## Requirement
Check each line of the material below for "Cost" and copy those where it appears.
***** Dataset records *****
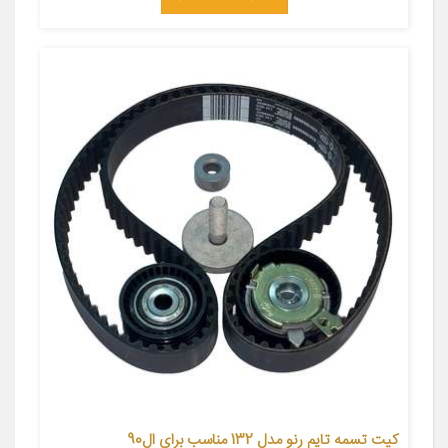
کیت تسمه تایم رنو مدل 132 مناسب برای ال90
*****
***** Dataset records *****
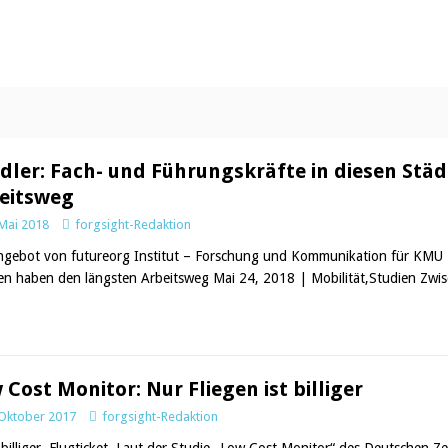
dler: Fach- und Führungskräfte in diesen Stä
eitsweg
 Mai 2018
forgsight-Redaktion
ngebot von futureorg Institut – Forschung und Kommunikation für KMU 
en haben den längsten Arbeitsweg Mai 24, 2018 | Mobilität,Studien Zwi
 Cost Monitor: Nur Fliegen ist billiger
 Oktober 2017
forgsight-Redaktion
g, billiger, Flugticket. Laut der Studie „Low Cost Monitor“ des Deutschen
*****
## Solution for this task
 Cost Monitor: Nur Fliegen ist billiger
g, billiger, Flugticket. Laut der Studie „Low Cost Monitor“ des Deutschen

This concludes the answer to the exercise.